I will warn those culture vultures and Medieval maniacs that Nantes is not a ‘pretty’ place, rather a working one, built on fishing, shipbuilding and biscuits (LU’s Petit Ecoliers come hail from here). It bursts with affluence and the glitz and glamour someone might associate with a major city, yet it is only a minor player.
The layout is stereotypical, grand boulevards cut through sections of non-linear streets, punctuated here and there by squares teeming with ornate churches, casual cafes and rip-off restaurants.
Arriving at 9:00am on a Saturday, I found that the city was yet to awaken - it was deathly quiet as I pitched up at my cheap, but very cheerful hotel! Dumping my bags, I headed off to explore and grab a cup of coffee. The local square was characterised by a large fountain and families enjoying their baguettes avec buerre et confiture, the sky was ominous, the climate hazy. Having only had four hours sleep the night before, I was in need of something to perk me up. Alighting on a tabac I found my first opportunity.
I have never really been a cigarette smoker and had fully intended to enjoy a cigar or two on this trip. However, my eyes alighted on a packet of Gitanes Filtre and I instantly knew that this would be my choice. No longer available in the UK the might Gitane conjure up a real sense of nostalgia, my father’s brand of choice, the smell took me back to the rugged landscape of the Lot-Garonne in the south west of France.
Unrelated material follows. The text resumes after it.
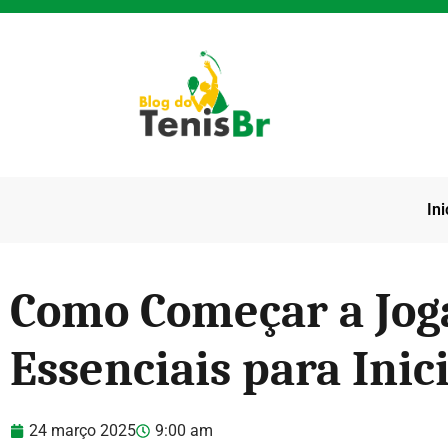
Ini
Como Começar a Joga
Essenciais para Inic
24 março 2025
9:00 am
I quickly found a cafe, “un Muscadet s’il vous plait”, I said with confidence. No one batted an eyelid, the fact that I was ordering a glass of wine at 10:30am seemed entirely normal. Anyway, it was my holiday, so restraint be damned! One wanted to say about the wine that it was ‘Heaven with Gitanes...’ (a Brideshead reference for my more literary followers). All I needed now was a stripy jumper, a plate of oysters and ecrevettes (large prawns) and the look would be complete. After all this procrastination, it was time for lunch.
The Gallette (buckwheat pancake) is synonymous with the area around Nantes and seemingly there was an establishment on each corner offering all manner of sweet and savoury fillings. there was a place the guide recommended, and yes, it was near my hotel. I pitched up, but it looked tacky and soulless compared to the one next to it. So it was that I took the road less travelled by, not for the first time in my life, and went to the smaller, rather less ‘bells and whistles’ establishment.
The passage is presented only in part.